Bitcoin Volatility Returns as CME Gap Trading Collides with Iran Risk

The crypto market started the week in a volatile mood, with bitcoin rising from $80,670 at 23:00 UTC on Sunday before peaking at $82,400 an hour later. The price subsequently fell to trade in a fairly tight range, just below $81,000.

The move coincided with the weekly opening of bitcoin futures on the CME and US stock futures, a period that often sparks a repositioning frenzy and a phenomenon called the “CME gap,” which occurs when the price opens at a different point than where it closed on Friday.

Due to the timing of the move, all crypto benchmarks fell on Monday with the broad CoinDesk 100 (CD100) leading the way with a 1.5% loss, while the bitcoin-dominant CoinDesk 5 (CD5) fell 0.6%.

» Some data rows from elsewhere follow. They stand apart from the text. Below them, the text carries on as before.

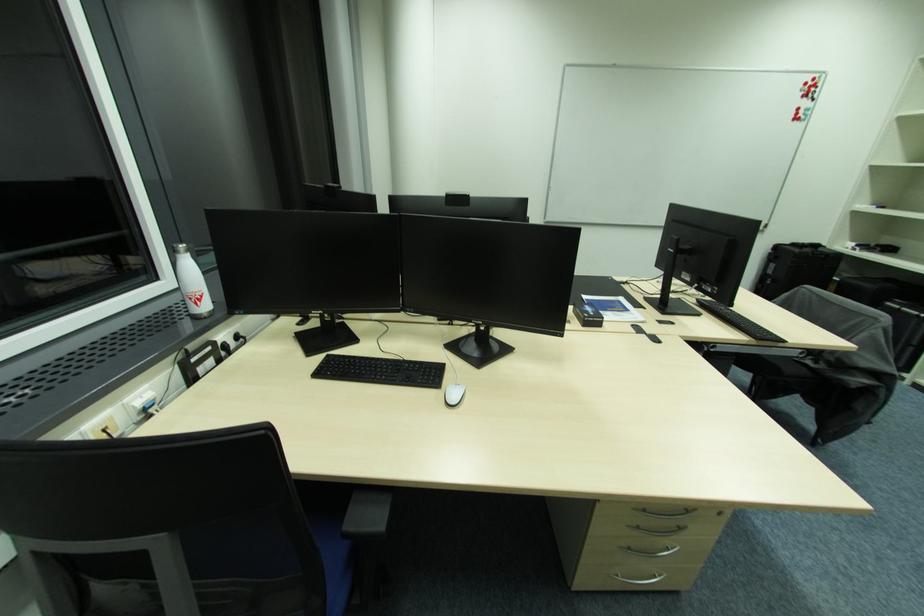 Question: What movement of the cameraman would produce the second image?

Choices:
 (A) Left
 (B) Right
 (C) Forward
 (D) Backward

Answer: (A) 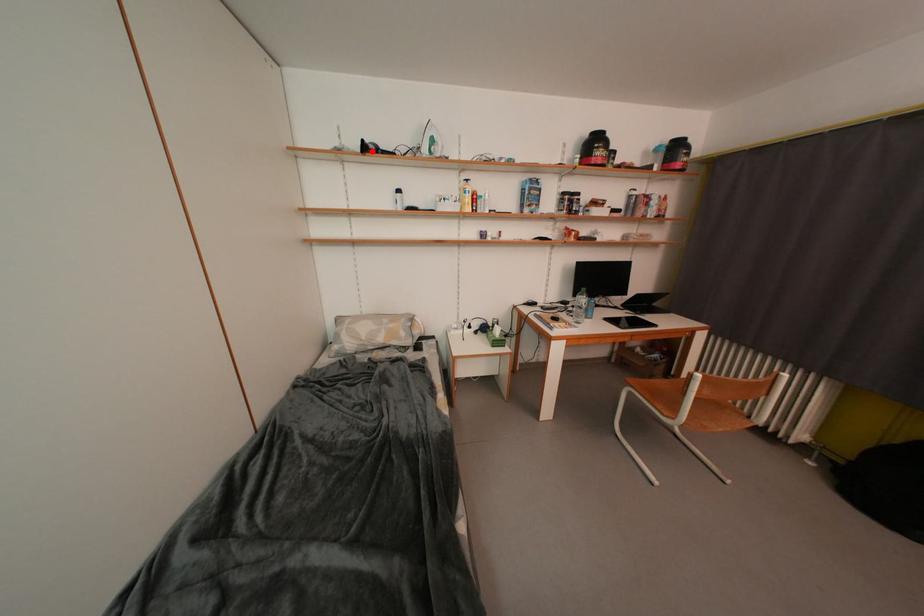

Price action is also being dictated by geopolitical developments in Iran. US President Donald Trump said Iran’s response to a peace proposal was “totally unacceptable”, leading to a rise in the price of oil and the dollar and a fall in risk assets.

Derivatives positioning

  • Market-wide crypto futures open interest (OI) remains stuck just above $130 billion for the fourth day in a row, indicating a lack of new leverage inflows and broadly stagnant momentum across the derivatives market.
  • Centralized exchanges have settled more than $400 million in leveraged futures bets, with short positions accounting for most of that amount.
  • SUI’s OI has increased by 29%, validating the double-digit increase in the token’s price. This, coupled with positive funding rates and a 24-hour OI-adjusted cumulative volume delta, points to growing demand for bullish exposure.
  • DOGE and HBAR are other notable OI gainers, while BTC and ETH OI futures are broadly stable.
  • OI in futures linked to the privacy-focused ZEC token has declined 6%, a sign of capital outflows.
  • Despite the US CPI and PPI releases due later this week, the market remains calm, as evidenced by bitcoin’s 30-day implied volatility index, which is near three-month lows.
  • On Deribit, bitcoin strike calls ranging from $81,000 to $86,000 dominate the volume rankings. Call options are inherently bullish plays on the underlying asset.
  • The block flows included long bitcoin buying condors, a strategy initiated to benefit from low volatility and minimal price movement in the underlying asset.

symbolic talk

  • Venice’s VVV token has more than doubled in the past month as traders reacted to a series of emissions cuts, token burns, new products, and growing demand for AI.
  • The measure began with the supply. Venice doubled its subscription-linked burn rate in late April, and Pro, Pro+, and Max subscriptions on the platform now trigger VVV burns of $2, $5, and $10, respectively, according to data from VeniceStats.
  • Venice then reduced annual emissions of the token, which can be used for privacy-focused artificial intelligence, from 6 million tokens to 5 million on May 1, the first step of a planned reduction to 3 million by July, according to the project.
  • The rally accelerated after StrikeRobot, which develops AI software for robots, said Venice would become a primary inference API backend for its robotics products, starting with SR Agentic and SR Platform.
  • Meanwhile, subscription revenue is rising. Co-founder Jesse Proudman said Monday that subscription and credit purchases hit a record high, surpassing the previous high by 10%.
  • VVV remains below its record high of $22.5 from January 2025. The token had fallen as much as 50% shortly after its debut amid insider trading concerns linked to early purchases by Aerodrome Finance contributors.